Given records:
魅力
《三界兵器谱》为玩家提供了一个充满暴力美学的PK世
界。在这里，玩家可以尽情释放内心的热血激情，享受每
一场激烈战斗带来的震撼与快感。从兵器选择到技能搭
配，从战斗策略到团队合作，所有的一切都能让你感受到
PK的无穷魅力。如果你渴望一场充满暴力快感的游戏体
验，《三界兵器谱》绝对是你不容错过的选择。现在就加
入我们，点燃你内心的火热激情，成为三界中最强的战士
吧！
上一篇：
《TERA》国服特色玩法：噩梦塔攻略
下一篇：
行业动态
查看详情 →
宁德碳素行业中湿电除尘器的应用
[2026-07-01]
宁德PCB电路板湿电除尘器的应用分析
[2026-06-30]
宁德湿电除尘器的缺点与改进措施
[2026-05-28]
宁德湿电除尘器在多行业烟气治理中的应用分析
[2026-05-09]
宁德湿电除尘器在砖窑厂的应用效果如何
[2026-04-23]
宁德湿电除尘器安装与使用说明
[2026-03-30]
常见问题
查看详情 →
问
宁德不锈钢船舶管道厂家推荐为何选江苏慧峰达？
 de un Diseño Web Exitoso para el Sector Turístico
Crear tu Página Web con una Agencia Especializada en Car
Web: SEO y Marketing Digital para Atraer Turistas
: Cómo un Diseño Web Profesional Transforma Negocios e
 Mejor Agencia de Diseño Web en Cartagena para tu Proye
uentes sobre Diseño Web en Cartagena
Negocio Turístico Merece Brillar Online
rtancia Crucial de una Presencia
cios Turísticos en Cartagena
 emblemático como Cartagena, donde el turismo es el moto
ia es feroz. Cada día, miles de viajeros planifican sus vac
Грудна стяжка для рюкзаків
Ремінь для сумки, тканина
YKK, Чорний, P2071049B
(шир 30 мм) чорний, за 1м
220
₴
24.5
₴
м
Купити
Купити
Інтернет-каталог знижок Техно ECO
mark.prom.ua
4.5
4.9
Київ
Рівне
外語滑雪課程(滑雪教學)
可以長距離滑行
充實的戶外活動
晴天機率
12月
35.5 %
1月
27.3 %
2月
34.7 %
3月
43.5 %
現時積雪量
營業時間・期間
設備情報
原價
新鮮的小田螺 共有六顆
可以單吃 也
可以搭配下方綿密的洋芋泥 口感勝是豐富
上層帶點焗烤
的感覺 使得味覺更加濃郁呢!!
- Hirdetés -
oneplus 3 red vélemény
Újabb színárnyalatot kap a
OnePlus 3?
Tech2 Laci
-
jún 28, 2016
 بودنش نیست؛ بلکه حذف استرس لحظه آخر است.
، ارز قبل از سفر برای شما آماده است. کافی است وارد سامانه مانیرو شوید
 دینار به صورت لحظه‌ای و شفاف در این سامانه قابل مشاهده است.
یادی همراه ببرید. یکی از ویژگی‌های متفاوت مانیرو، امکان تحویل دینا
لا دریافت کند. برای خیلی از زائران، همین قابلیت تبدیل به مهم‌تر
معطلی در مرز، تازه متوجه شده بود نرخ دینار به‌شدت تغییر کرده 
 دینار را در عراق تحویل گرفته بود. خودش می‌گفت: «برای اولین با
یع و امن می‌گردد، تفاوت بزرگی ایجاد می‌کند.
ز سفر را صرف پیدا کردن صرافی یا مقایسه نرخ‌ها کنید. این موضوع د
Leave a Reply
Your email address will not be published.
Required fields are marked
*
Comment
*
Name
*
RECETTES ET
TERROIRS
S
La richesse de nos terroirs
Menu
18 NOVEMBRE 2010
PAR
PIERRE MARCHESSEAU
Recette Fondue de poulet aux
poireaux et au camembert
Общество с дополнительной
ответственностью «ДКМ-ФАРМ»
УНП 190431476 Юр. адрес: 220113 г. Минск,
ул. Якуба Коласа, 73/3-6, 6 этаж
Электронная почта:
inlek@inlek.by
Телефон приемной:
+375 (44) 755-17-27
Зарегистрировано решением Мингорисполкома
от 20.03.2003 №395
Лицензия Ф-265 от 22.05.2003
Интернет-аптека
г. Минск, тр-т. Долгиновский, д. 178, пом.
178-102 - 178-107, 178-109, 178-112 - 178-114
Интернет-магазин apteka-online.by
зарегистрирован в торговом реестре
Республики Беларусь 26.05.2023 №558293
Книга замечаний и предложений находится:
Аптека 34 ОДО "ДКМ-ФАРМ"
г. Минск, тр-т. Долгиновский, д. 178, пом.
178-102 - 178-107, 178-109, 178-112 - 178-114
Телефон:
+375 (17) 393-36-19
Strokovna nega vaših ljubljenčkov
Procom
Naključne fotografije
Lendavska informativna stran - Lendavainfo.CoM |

Your objective:
Stopping at the line containing "Web: SEO y Marketing", please repeat exactly every line from the very start of the entries, that line included, and nothing more.

Answer to the exercise:
魅力
《三界兵器谱》为玩家提供了一个充满暴力美学的PK世
界。在这里，玩家可以尽情释放内心的热血激情，享受每
一场激烈战斗带来的震撼与快感。从兵器选择到技能搭
配，从战斗策略到团队合作，所有的一切都能让你感受到
PK的无穷魅力。如果你渴望一场充满暴力快感的游戏体
验，《三界兵器谱》绝对是你不容错过的选择。现在就加
入我们，点燃你内心的火热激情，成为三界中最强的战士
吧！
上一篇：
《TERA》国服特色玩法：噩梦塔攻略
下一篇：
行业动态
查看详情 →
宁德碳素行业中湿电除尘器的应用
[2026-07-01]
宁德PCB电路板湿电除尘器的应用分析
[2026-06-30]
宁德湿电除尘器的缺点与改进措施
[2026-05-28]
宁德湿电除尘器在多行业烟气治理中的应用分析
[2026-05-09]
宁德湿电除尘器在砖窑厂的应用效果如何
[2026-04-23]
宁德湿电除尘器安装与使用说明
[2026-03-30]
常见问题
查看详情 →
问
宁德不锈钢船舶管道厂家推荐为何选江苏慧峰达？
 de un Diseño Web Exitoso para el Sector Turístico
Crear tu Página Web con una Agencia Especializada en Car
Web: SEO y Marketing Digital para Atraer Turistas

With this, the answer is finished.